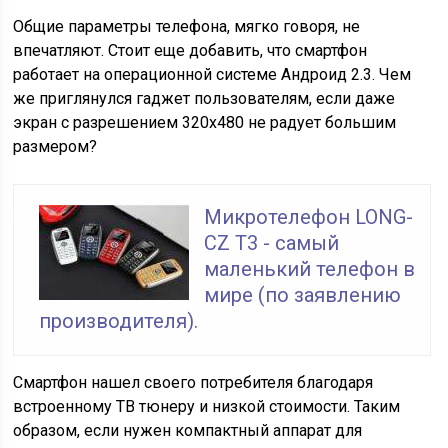
Общие параметры телефона, мягко говоря, не
впечатляют. Стоит еще добавить, что смартфон
работает на операционной системе Андроид 2.3. Чем
же приглянулся гаджет пользователям, если даже
экран с разрешением 320х480 не радует большим
размером?
Микротелефон LONG-
CZ T3 - самый
маленький телефон в
мире (по заявлению
производителя).
Смартфон нашел своего потребителя благодаря
встроенному ТВ тюнеру и низкой стоимости. Таким
образом, если нужен компактный аппарат для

***

• AIM OF THE EXERCISE: Without the pictures, repeat every line of the material above exactly.

• SOLVED EXERCISE:
Общие параметры телефона, мягко говоря, не
впечатляют. Стоит еще добавить, что смартфон
работает на операционной системе Андроид 2.3. Чем
же приглянулся гаджет пользователям, если даже
экран с разрешением 320х480 не радует большим
размером?
Микротелефон LONG-
CZ T3 - самый
маленький телефон в
мире (по заявлению
производителя).
Смартфон нашел своего потребителя благодаря
встроенному ТВ тюнеру и низкой стоимости. Таким
образом, если нужен компактный аппарат для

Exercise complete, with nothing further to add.